Orange County Business Journal

Drug companies love the Medicare reform bill. So do health plan providers.

But what about companies providing home health care services, such as Lake Forest-based Apria Healthcare Group Inc.? They’re feeling a little bluer from the Medicare reform bill, which President Bush signed into law last month.

The downside for home health care providers: The bill cuts reimbursement on some drugs Apria and its rivals provide for their Medicare patients.

Shares of Apria fell as legislators worked out details of the bill. Apria rival Lincare Holdings Inc. in Clearwater, Fla., were also down during the same period.

Apria provides hospital beds and wheelchairs, as well as breathing therapy such as drug delivery, oxygen tanks and ventilators for use in patients’ homes.

“It is a tremendous subsidy for the prescription drug business and the pharmaceutical companies and will cost us in the long run far more than the $400 billion that has been suggested,” said Larry Higby, Apria’s chief executive. “Basically Congress rewarded the hospitals so they wouldn’t fight the bill by giving them increases.”

The specific concern for home health providers is that the bill will cut reimbursement for respiratory therapy drugs that Apria, Lincare and others provide for the nation’s 40 million elderly and disabled Medicare patients.

Apria is reimbursed for 95 percent of the average wholesale price of the respiratory therapy drugs it supplies. Under the new law, reimbursement on the drugs would be cut 15.8 percent in 2004, then another 66 percent in 2005.

Meanwhile, Medicare reimbursement on oxygen equipment, some wheelchairs, beds and other equipment is set for cuts in 2005. It’s not clear by how much.

Competitive environment

What could have a bigger effect on Apria’s equipment business is the introduction of competitive bidding on gear targeted by the Department of Health and Human Services starting in 2007.

Still, Higby doesn’t seem too fazed, noting that the company’s stock has bounced back from November’s declines.

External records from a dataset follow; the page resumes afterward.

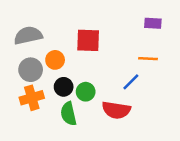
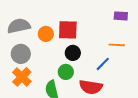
orange circle: (55, 60) -> (46, 34), moved
black circle: (64, 87) -> (73, 53), moved
orange cross: (32, 98) -> (22, 77), turned -30

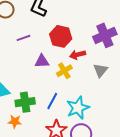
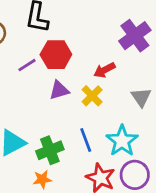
red hexagon: (61, 36) -> (56, 55), moved
gray triangle: (100, 70) -> (141, 97), moved
blue line: (52, 101) -> (86, 140), turned -36

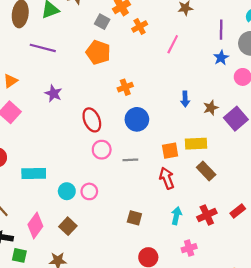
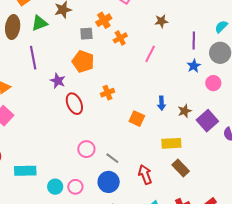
gray square: (102, 22) -> (86, 34), turned -32
purple line: (43, 48) -> (33, 58), turned 65
purple star: (53, 93) -> (58, 81), moved
blue circle: (137, 119) -> (109, 182), moved
red ellipse: (92, 120) -> (74, 104), moved
orange square: (170, 151) -> (137, 119), moved, turned 35
gray line: (130, 160) -> (112, 158), turned 40

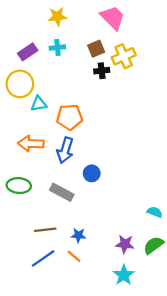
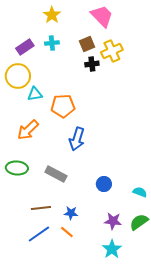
yellow star: (57, 17) -> (52, 15), turned -30
orange arrow: (31, 144) -> (28, 130), turned -45
blue arrow: (65, 150) -> (77, 139), moved
blue circle: (92, 173) -> (104, 184), moved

Investors, he said, recognize that Medicare reimbursement accounts for 28 percent of Apria’s $1.2 billion in sales last year, with respiratory drugs making up just 6 percent of the total. Apria gets most of its revenue from patients in private managed care plans.

Analyst Jerry Doctrow of Legg Mason Inc. said he liked Apria shares in spite of the reimbursement cuts. He said Apria and other home health care operators should be able to offset any cuts by taking advantage of industry consolidation and cost reduction.

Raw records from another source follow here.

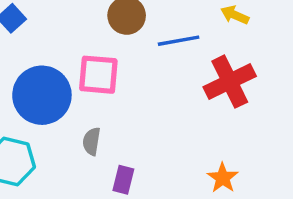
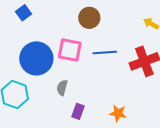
blue line: (179, 41) -> (105, 53), moved
orange star: (223, 178) -> (118, 113), moved, turned -30

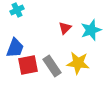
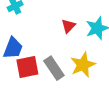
yellow star: (78, 63) -> (83, 65), turned -30

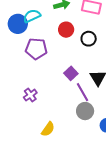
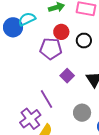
purple pentagon: (36, 49) -> (51, 49), moved
purple line: (83, 92) -> (46, 99), moved
purple cross: (30, 95) -> (30, 119), moved, size x1.5

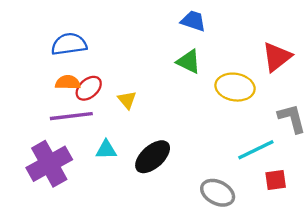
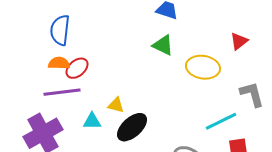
blue semicircle: (69, 44) -> (60, 30), turned -76
red triangle: (277, 57) -> (239, 41), size x0.7
yellow triangle: (127, 100) -> (116, 105), moved, turned -36

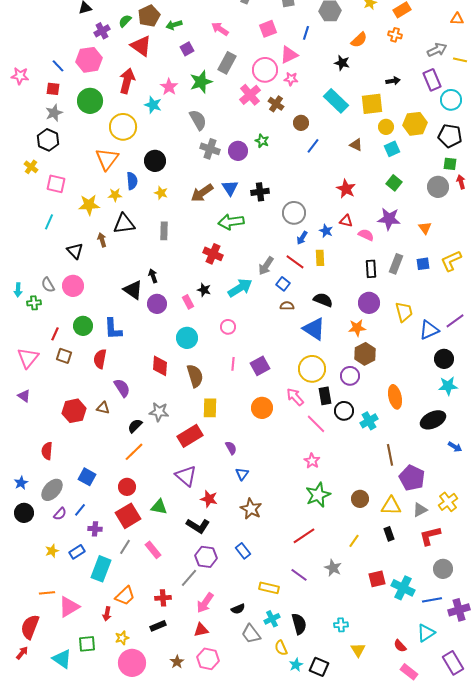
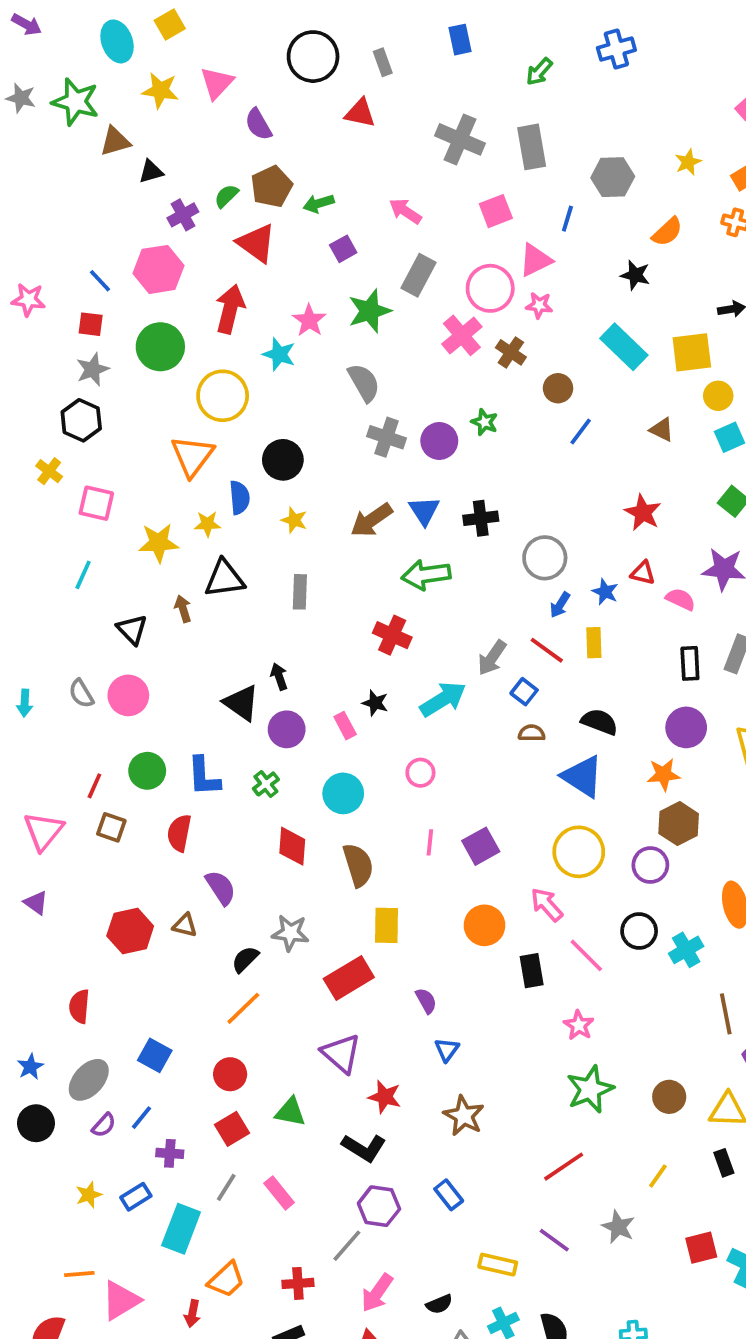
green cross: (34, 303) -> (266, 784), moved, turned -32
black rectangle: (325, 396) -> (532, 971), moved
red square: (128, 516) -> (232, 1129), size x0.7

“We continue to believe that (Apria) is well positioned to absorb a cut because only 5 percent to 6 percent of its revenue comes from Medicare respiratory therapy drug reimbursement,” Doctrow said in a November report.

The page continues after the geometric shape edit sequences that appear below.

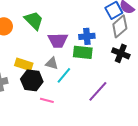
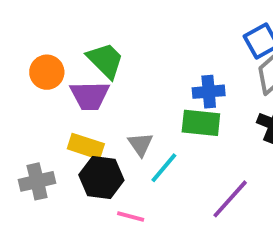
purple trapezoid: (58, 40) -> (90, 96), moved
gray triangle: (52, 63) -> (140, 144), turned 40

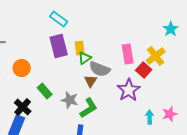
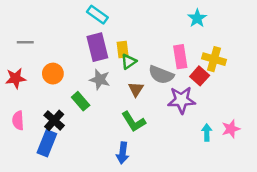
cyan star: (171, 29) -> (197, 18), moved
yellow cross: (156, 56) -> (214, 59), turned -36
gray semicircle: (100, 69) -> (161, 75), moved
purple star: (129, 90) -> (182, 100), turned 30
gray star: (70, 100) -> (100, 80), moved
green L-shape: (89, 108) -> (133, 122), turned 90

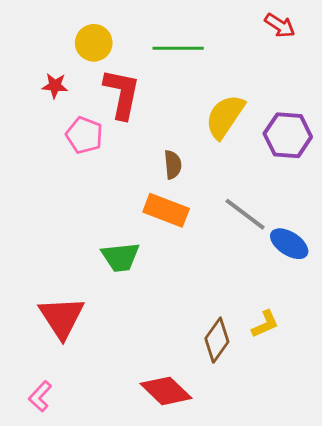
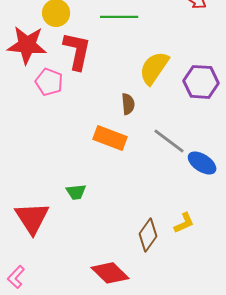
red star: (55, 86) -> (27, 45), size x2.0
brown semicircle: (173, 165) -> (128, 104), moved
green trapezoid: (120, 257) -> (76, 192), moved, size x0.7

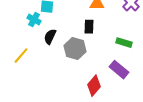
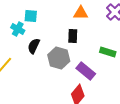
purple rectangle: (119, 70) -> (86, 71), moved

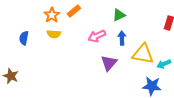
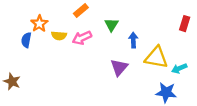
orange star: (52, 15) -> (39, 24), moved
green triangle: (119, 15) -> (111, 25), moved, turned -32
pink arrow: (97, 36) -> (82, 38), moved

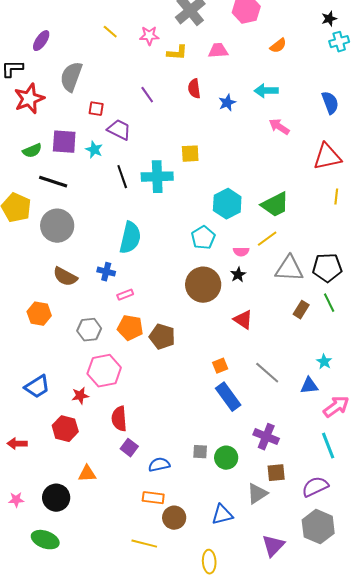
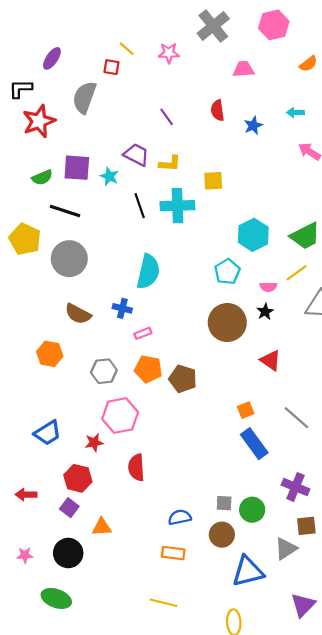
yellow L-shape: (177, 53) -> (170, 163), moved
cyan arrow: (266, 91) -> (295, 113), size x0.7
red square: (96, 109) -> (111, 67), moved
purple square: (129, 448) -> (69, 508), moved
blue triangle: (222, 515) -> (248, 571), size x1.4
brown circle: (174, 518) -> (222, 535), moved

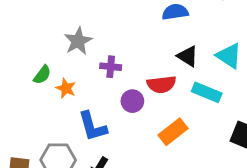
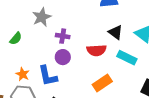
orange star: (66, 88) -> (23, 74), moved
purple circle: (132, 101) -> (63, 57), moved

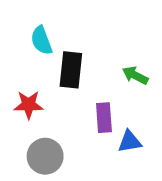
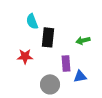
green arrow: (135, 75) -> (83, 40), turned -40
gray circle: (45, 156) -> (50, 84), moved

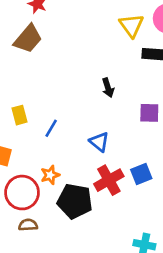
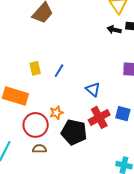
black arrow: (108, 88) -> (114, 30), moved, turned 120
blue line: (51, 128) -> (59, 71), moved
blue square: (141, 174) -> (123, 114), turned 35

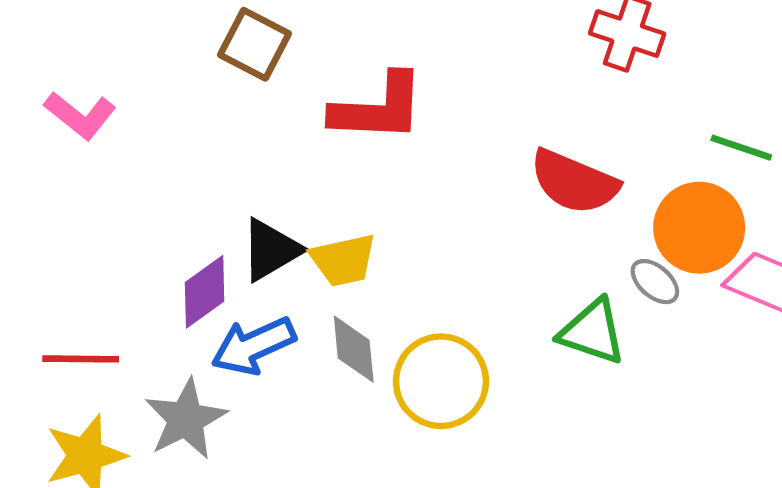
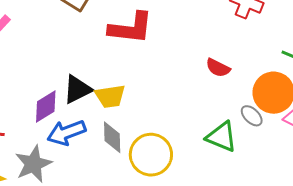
red semicircle: (574, 182) -> (218, 68), size x0.6

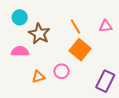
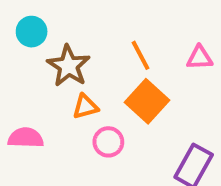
pink semicircle: (20, 51) -> (26, 138), moved
orange triangle: (38, 77) -> (85, 107), moved

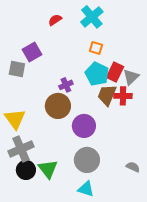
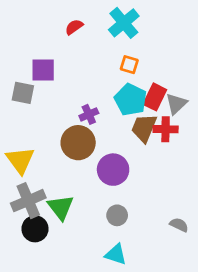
purple square: (32, 52) -> (43, 70), turned 30
gray circle: (87, 160) -> (117, 215), size x0.6
green triangle: (48, 169) -> (61, 207), moved

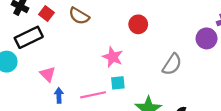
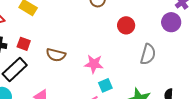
brown semicircle: (79, 16) -> (56, 55), moved
red circle: (138, 24) -> (126, 25), moved

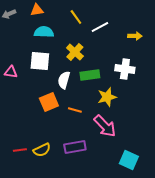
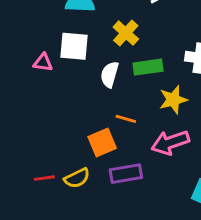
pink triangle: (11, 72) -> (43, 63), moved
orange square: (49, 102) -> (102, 143), moved
pink arrow: (105, 126) -> (170, 143), turned 115

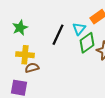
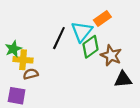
green star: (20, 28) -> (13, 49), moved
cyan triangle: (79, 29) -> (82, 32), size x1.5

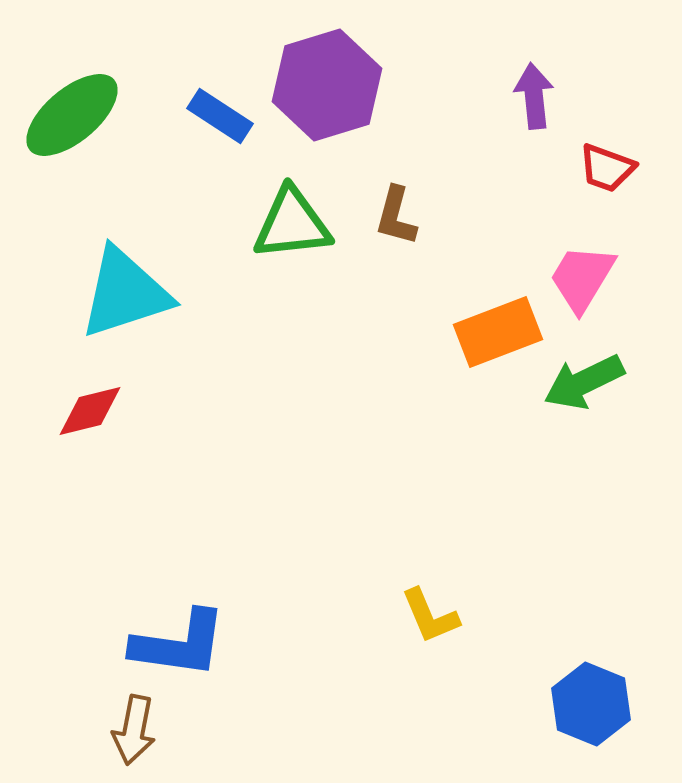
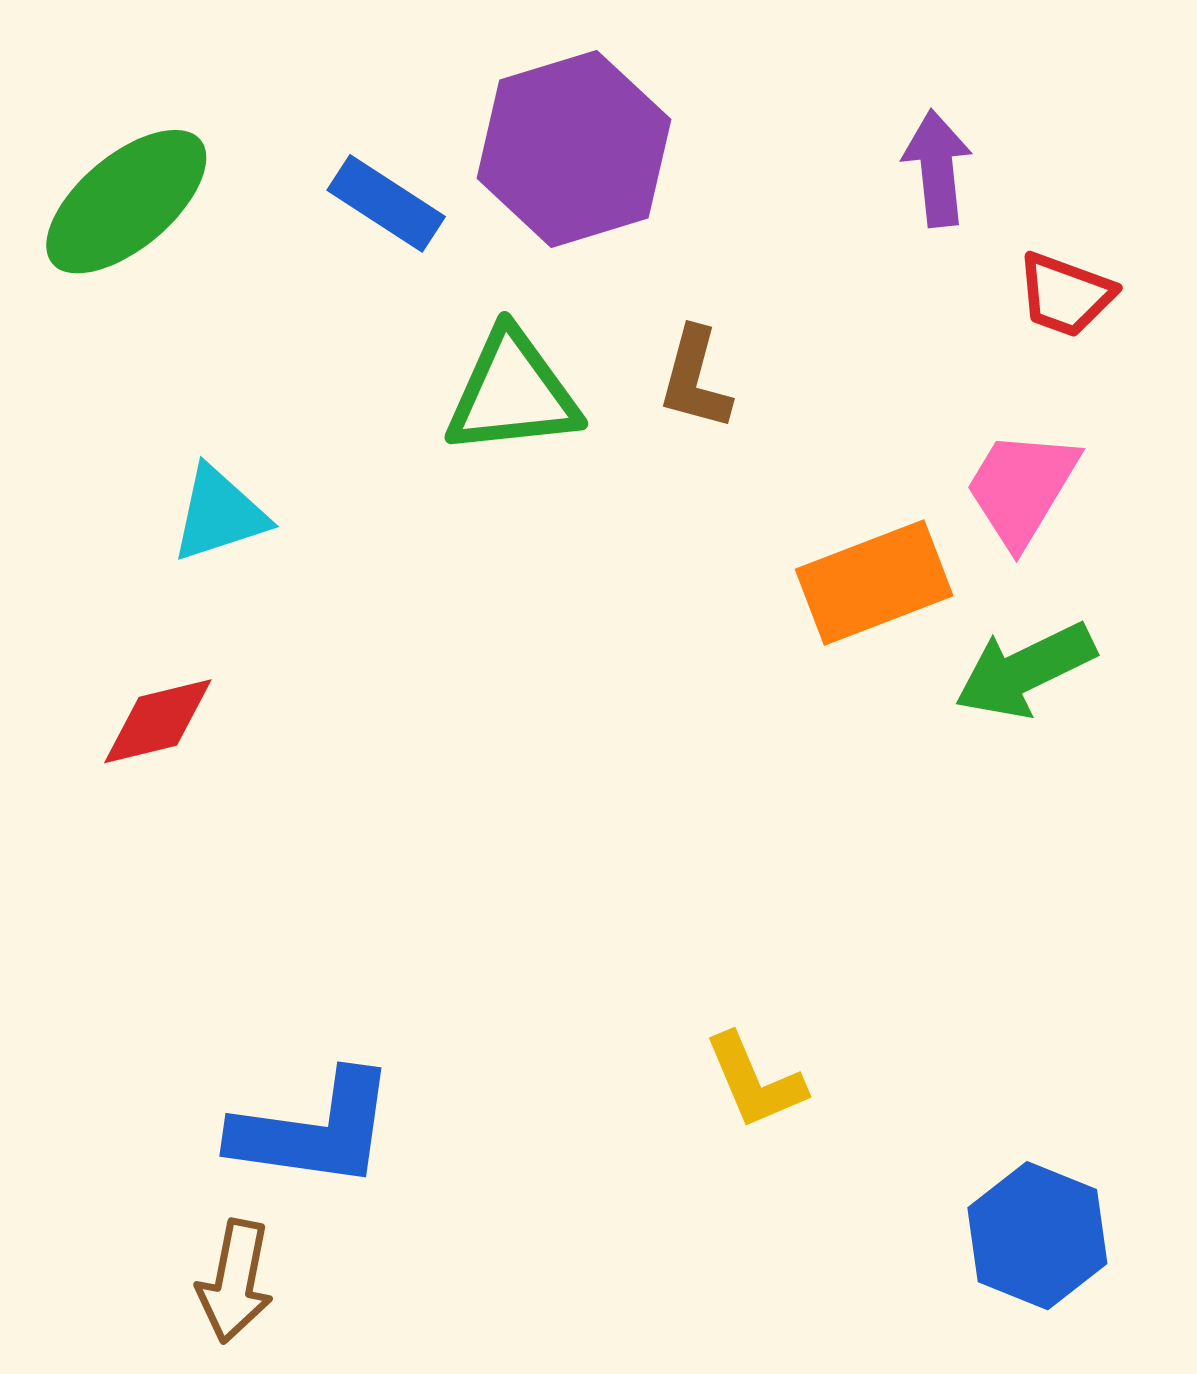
cyan triangle: (125, 293) -> (219, 514), size x0.6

Risk for Apria and other respiratory therapy companies “comes from uncertainty over possible calls for a market-based pricing mechanism or competitive bidding system that could result in further reimbursement reductions in further years, and the strength of legislative or regulatory language that may call for such a move,” Doctrow said.

William Bonello, a Wachovia Securities health care analyst, was a little harder on the outlook for the company’s shares.

“While Apria has a competitive business model in a growing, fragmented market, we believe that near-term appreciation may be limited due to potential changes in Medicare reimbursement,” said Bonello, who has a “market perform” rating on the company’s shares.